Eigentlich warf ein Fall wie dieser sogar die Frage auf, ob Verteidigung unter solchen Umständen überhaupt noch einen Sinn besaß. Gewiss war in einer demokratischen Rechtsordnung die Anwesenheit eines Verteidigers grundsätzlich vorgesehen. Ein Angeklagter verdient ja Hilfe, weil er eines Verbrechens möglicherweise zu Unrecht bezichtigt wird; aber Julia v. Hochreith war nach allen Regeln der Kunst überführt, im Grunde war alle Verteidigung hier rein formal.

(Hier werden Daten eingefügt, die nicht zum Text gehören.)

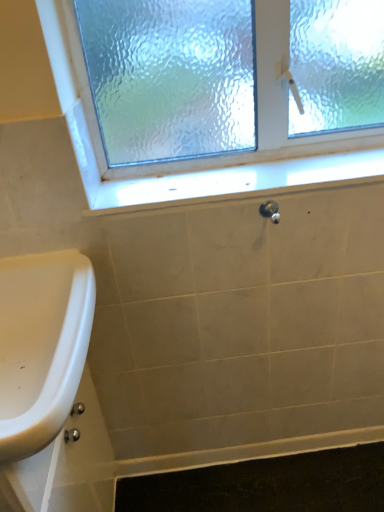 Question: Is white glossy window sill at center a part of satin nickel knob at center?

Choices:
 (A) yes
 (B) no

Answer: (B)

Question: Would you say satin nickel knob at center is a long distance from white glossy window sill at center?

Choices:
 (A) yes
 (B) no

Answer: (B)

Question: Considering the relative sizes of satin nickel knob at center and white glossy window sill at center in the image provided, is satin nickel knob at center shorter than white glossy window sill at center?

Choices:
 (A) no
 (B) yes

Answer: (A)

Question: Can you confirm if satin nickel knob at center is taller than white glossy window sill at center?

Choices:
 (A) yes
 (B) no

Answer: (A)

Question: Can you confirm if satin nickel knob at center is wider than white glossy window sill at center?

Choices:
 (A) yes
 (B) no

Answer: (B)

Question: Is satin nickel knob at center turned away from white glossy window sill at center?

Choices:
 (A) yes
 (B) no

Answer: (A)

Question: Is satin nickel knob at center with black rubber bath mat at lower center?

Choices:
 (A) no
 (B) yes

Answer: (A)

Question: From the image's perspective, is satin nickel knob at center below black rubber bath mat at lower center?

Choices:
 (A) no
 (B) yes

Answer: (A)

Question: Does satin nickel knob at center have a larger size compared to black rubber bath mat at lower center?

Choices:
 (A) no
 (B) yes

Answer: (A)

Question: Does satin nickel knob at center turn towards black rubber bath mat at lower center?

Choices:
 (A) yes
 (B) no

Answer: (B)

Question: From the image's perspective, is satin nickel knob at center on black rubber bath mat at lower center?

Choices:
 (A) no
 (B) yes

Answer: (B)

Question: Can you confirm if satin nickel knob at center is smaller than black rubber bath mat at lower center?

Choices:
 (A) no
 (B) yes

Answer: (B)

Question: Is white glossy sink at lower left wider than frosted glass window at upper center?

Choices:
 (A) yes
 (B) no

Answer: (A) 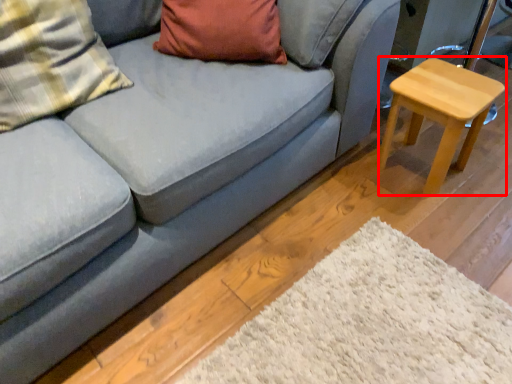 Question: From the image's perspective, considering the relative positions of stool (annotated by the red box) and pillow in the image provided, where is stool (annotated by the red box) located with respect to the staircase?

Choices:
 (A) below
 (B) above

Answer: (A) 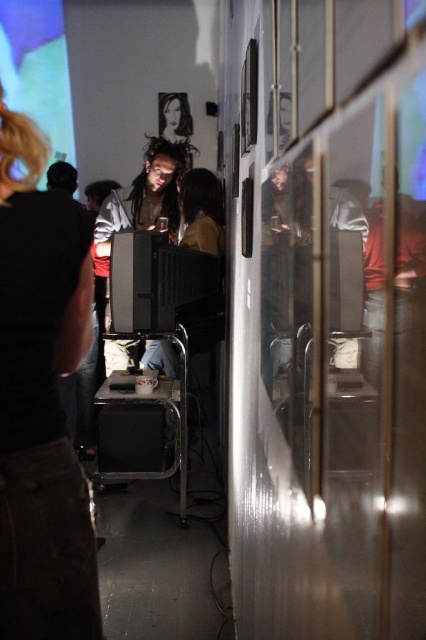 In the scene described, there is a matte black screen at upper left and a black plastic stool at center. From the perspective of someone standing in front of the stool, which object is positioned to the left?

The matte black screen at upper left is to the left of the black plastic stool at center, so from the perspective of someone standing in front of the stool, the matte black screen at upper left would be on their left side. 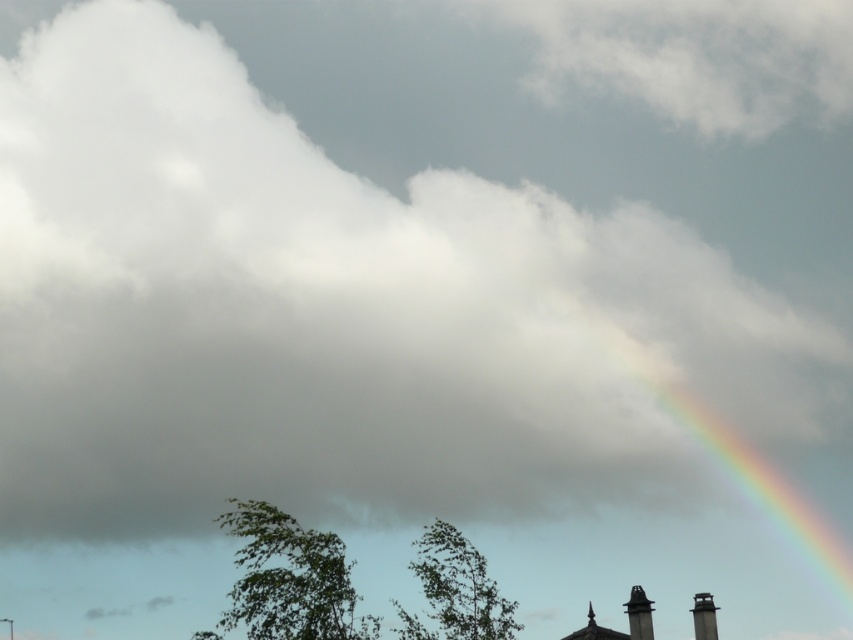 Question: Is green leafy tree at center wider than black matte chimney at lower right?

Choices:
 (A) yes
 (B) no

Answer: (A)

Question: Considering the real-world distances, which object is closest to the black matte chimney at lower right?

Choices:
 (A) rainbow at upper right
 (B) green leafy tree at center

Answer: (A)

Question: Does green leafy tree at center have a smaller size compared to black matte chimney at lower right?

Choices:
 (A) yes
 (B) no

Answer: (B)

Question: Which point is farther to the camera?

Choices:
 (A) (428, 531)
 (B) (706, 604)
 (C) (799, 509)

Answer: (C)

Question: Is green leafy tree at center further to camera compared to black matte chimney at lower right?

Choices:
 (A) no
 (B) yes

Answer: (A)

Question: Which of the following is the closest to the observer?

Choices:
 (A) (693, 620)
 (B) (247, 604)

Answer: (B)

Jeder musste begreifen, dass Verteidiger Kudorsky nur als Instrument herhalten sollte, um einem reichen Auftraggeber, in diesem Falle dem Hause Hochreith, einen letzten Ausweg zu verschaffen: Mit den Mitteln der Rechtsverdrehung sollte die Verteidigung alles nur Mögliche unternehmen, um die Rechtsordnung und Gerechtigkeit aus den Angeln zu heben.
Entschlossen, sich nicht beirren zu lassen, sah Richterin Wollbruck den Ausführungen des Staranwalts entgegen.
Was dann kam, war einfach - so einfach, dass sie zunächst ganz verdutzt war und einen Augenblick zögerte, bevor sie das Ende der Sitzung verkündete.
Kudorsky stellte fest, dass das Mordinstrument, der Sprenggürtel, in seiner der Polizei vorliegenden Form keinen Beweis darstellte, weil die Angeklagte ihn auch beim besten - in diesem Fall eher dem bösesten - Willen nicht hätte zünden können. Der Anschluss für ein Zündungshandy sei in Gestalt eines Audiosteckers zwar vorhanden, das Zündungshandy selbst aber habe gefehlt und wurde bis heute nicht aufgefunden. Damit stehe man vor einer völlig neuen Situation. Julia Hochreith sei möglicherweise nur das ausführende Organ einer sie aus dem Hintergrund manipulierenden Bande gewesen, die sie zu dieser Tat anstiften oder nötigen wollte.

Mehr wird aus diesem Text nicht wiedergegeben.